- _What the task requires_: Go through the entries below and print, exactly, the lines starting at the one with "Mejor sitio web del mercado forex" and ending at the one with "Фансел 3- больше функций по доступной", keeping both ends and no others.

(Page-level text extractions)
# # # # # # #

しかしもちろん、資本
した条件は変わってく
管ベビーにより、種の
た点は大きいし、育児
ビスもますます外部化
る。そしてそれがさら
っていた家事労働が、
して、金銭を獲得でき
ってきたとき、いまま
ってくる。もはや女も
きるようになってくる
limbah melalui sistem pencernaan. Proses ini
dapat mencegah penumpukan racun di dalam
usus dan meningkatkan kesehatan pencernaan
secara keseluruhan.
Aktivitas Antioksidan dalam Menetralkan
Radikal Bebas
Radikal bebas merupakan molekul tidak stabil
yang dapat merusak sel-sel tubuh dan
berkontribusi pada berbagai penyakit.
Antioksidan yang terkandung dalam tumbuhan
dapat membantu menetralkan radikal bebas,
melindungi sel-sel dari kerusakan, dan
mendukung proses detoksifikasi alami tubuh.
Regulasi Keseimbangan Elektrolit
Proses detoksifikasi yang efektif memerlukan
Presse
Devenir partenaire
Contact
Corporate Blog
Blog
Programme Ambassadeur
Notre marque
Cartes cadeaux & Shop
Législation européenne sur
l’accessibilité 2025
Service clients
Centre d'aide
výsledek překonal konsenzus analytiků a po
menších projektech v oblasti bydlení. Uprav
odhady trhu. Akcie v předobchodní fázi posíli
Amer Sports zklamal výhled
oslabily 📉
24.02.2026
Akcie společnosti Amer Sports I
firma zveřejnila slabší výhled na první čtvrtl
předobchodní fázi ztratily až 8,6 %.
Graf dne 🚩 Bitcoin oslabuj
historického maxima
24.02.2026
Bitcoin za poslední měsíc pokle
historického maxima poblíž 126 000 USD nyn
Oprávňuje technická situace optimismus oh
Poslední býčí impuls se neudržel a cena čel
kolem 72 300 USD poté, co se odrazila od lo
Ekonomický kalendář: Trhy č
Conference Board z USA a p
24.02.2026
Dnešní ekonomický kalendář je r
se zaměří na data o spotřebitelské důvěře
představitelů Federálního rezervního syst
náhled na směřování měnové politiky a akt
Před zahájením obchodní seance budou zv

# # # # # # #

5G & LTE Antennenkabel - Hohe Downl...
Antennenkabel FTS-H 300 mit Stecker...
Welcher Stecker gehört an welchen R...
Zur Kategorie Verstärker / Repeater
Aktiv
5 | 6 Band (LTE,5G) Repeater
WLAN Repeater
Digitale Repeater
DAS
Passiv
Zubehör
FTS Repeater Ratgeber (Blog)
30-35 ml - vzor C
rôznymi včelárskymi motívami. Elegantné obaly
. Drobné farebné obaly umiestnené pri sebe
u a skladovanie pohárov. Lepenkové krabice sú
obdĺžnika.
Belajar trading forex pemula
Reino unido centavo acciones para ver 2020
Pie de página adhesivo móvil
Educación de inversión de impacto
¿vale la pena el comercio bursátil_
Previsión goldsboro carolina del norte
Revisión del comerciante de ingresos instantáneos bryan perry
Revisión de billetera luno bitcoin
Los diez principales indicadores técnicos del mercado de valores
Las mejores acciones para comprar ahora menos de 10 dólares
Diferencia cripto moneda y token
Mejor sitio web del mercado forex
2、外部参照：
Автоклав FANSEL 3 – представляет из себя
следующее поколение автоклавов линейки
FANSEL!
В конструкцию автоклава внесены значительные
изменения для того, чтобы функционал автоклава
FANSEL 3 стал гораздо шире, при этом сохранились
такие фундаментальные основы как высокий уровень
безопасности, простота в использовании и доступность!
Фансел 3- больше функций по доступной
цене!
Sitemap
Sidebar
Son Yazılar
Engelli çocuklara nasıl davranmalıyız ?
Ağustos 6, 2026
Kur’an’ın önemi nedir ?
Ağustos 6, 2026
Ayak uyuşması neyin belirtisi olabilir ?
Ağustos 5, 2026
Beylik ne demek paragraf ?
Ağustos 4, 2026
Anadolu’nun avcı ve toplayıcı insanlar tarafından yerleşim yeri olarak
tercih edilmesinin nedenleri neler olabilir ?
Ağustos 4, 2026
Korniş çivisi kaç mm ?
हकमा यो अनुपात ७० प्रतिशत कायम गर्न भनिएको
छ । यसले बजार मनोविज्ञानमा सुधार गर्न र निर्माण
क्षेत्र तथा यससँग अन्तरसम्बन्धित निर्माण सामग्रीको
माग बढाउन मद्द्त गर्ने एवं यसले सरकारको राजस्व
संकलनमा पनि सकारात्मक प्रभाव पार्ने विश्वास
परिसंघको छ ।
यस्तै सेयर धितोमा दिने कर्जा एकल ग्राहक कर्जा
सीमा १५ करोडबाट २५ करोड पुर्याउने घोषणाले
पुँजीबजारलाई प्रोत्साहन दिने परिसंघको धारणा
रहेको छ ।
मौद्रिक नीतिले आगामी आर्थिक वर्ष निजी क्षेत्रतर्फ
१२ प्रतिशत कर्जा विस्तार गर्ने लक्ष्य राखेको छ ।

# # # # # # #

- _The answer_:
Mejor sitio web del mercado forex
2、外部参照：
Автоклав FANSEL 3 – представляет из себя
следующее поколение автоклавов линейки
FANSEL!
В конструкцию автоклава внесены значительные
изменения для того, чтобы функционал автоклава
FANSEL 3 стал гораздо шире, при этом сохранились
такие фундаментальные основы как высокий уровень
безопасности, простота в использовании и доступность!
Фансел 3- больше функций по доступной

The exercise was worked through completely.